Blessé grave à Tolbiac: un témoin avoue avoir menti, le site «Reporterre» rétropédale

Source [Libération] «Libération» a enquêté sur la rumeur d'un blessé grave lors de l'évacuation du campus parisien. Aucun élément ne vient l'accréditer. Mercredi, «Reporterre», qui citait trois témoins directs du «drame», va publier une enquête pour revenir sur ses premiers articles.

La rumeur finit de se dégonfler. Elle courait depuis l'évacuation de Tolbiac: un étudiant aurait chuté et serait tombé dans le coma. Malgré les démentis (de la préfecture, des hôpitaux) ce week-end, l'affirmation a continué à circuler, se nourrissant même des démentis officiels pour instiller le soupçon d'un mensonge d'Etat... Libération a enquêté. Plusieurs riverains, dont les fenêtres donnent directement sur l'endroit de la chute supposée, confirment formellement n’avoir vu ni ambulance, ni pompiers, ni chute. Nous n'avons retrouvé aucun témoin direct ayant vu la scène. Au contraire, Leïla, l'une des trois témoins principaux cités par les médias ayant accrédité cette rumeur, nous a avoué avoir menti. Le magazine en ligne Reporterre, qui a le premier relayé des témoignages faisant état d'une chute grave, nous a confirmé «après enquête» que ces témoignages ne sont pas fiables. Ils révèlent à Libération qu'ils publieront un article (publié depuis) revenant sur leur premier article. Récit d'une rumeur. 

Comme nous l'expliquions dans une réponse CheckNews, des rumeurs faisant état d'un étudiant mort, puis dans le coma et gravement blessé ont commencé à circuler vendredi après-midi. Plusieurs heures déjà après l'évacuation. Tout s'emballe en milieu d'après-midi, quand le journal en ligne Reporterre publie plusieurs témoignages affirmant qu'un étudiant aurait chuté en tentant de s'enfuir: «Un baqueux lui a chopé la cheville. Ça l'a déséquilibré, et le camarade est tombé du haut du toit, en plein sur le nez. On a voulu le réanimer. Il ne bougeait pas.

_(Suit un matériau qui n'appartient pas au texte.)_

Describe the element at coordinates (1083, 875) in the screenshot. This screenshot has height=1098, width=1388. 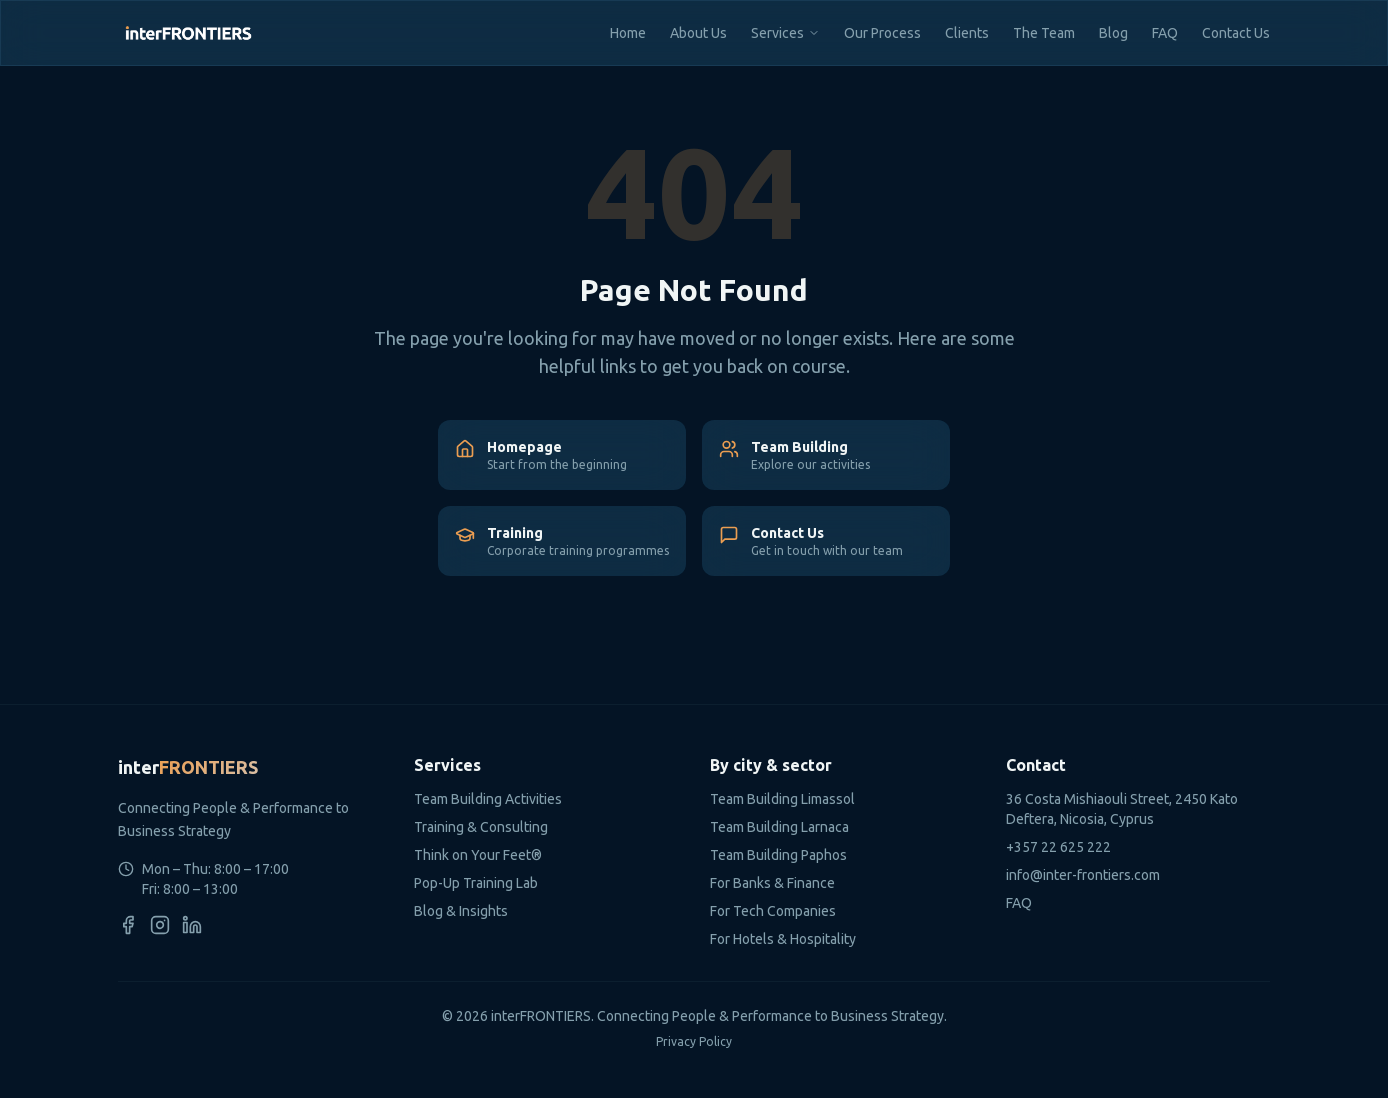 I see `info@inter-frontiers.com` at that location.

Du sang sortait de ses oreilles…» Un deuxième témoin aurait assisté à la scène. Et un troisième aurait vu le corps et les flaques de sang. Car, selon les étudiants, des policiers ou équipes de nettoyage de la Ville de Paris (selon les versions) auraient nettoyé des traces de sang. Problème: on ignore l'identité de la victime présumée, son état, et l'hôpital où elle aurait été transférée.

Plusieurs médias reprennent ces informations: Politis relaie les témoignages de deux témoins; le Média diffuse le témoignage d'une jeune fille, Leïla, qui raconte avoir vu du sang lui sortir par les oreilles; et Marianne reprend le récit d'une reponsable de l'Unef affirmant qu'un étudiant est dans le coma, avant de se corriger pour écrire «gravement blessé», puis de finalement reprendre le démenti de la préfecture.

Car au fur et à mesure de la journée, la préfecture dément à deux reprises qu'un étudiant ait été gravement blessé. L'université dit se fier au communiqué de la préfecture et affirme que ses équipes de sécurité n'ont vu aucune scène de ce genre. Le ministère de l'Intérieur confirme le démenti, mais la rumeur continue de persister. Vendredi soir, en assemblée générale sur le site de Censier à Paris-III, des étudiants affirment que la victime serait un migrant, ce qui expliquerait notamment qu'aucun proche ne se soit manifesté...

Samedi matin, Reporterre maintient son information et publie trois témoignages. Il y aurait deux témoins directs et une troisième personne ayant vu le corps à terre. Dans la foulée, SUD Santé, qui a cherché sans succès où la personne blessée aurait pu être hospitalisée, s'interroge dans un communiqué sur une «rumeur ou [un] mensonge d'Etat». «Nous savons qu’un patient a été proposé à la grande garde de neurochirurgie mais refusé parce que ne relevant pas de la chirurgie et transféré dans un autre établissement, note le syndicat sans qu'aucun lien direct ne soit établi avec Tolbiac. Les faits sont pour pour le moins troublants», conclut-il en demandant à l'APHP de «lever le voile sur cette affaire».

Samedi après-midi, c'est au tour des hopitaux de Paris de communiquer... en démentant la rumeur.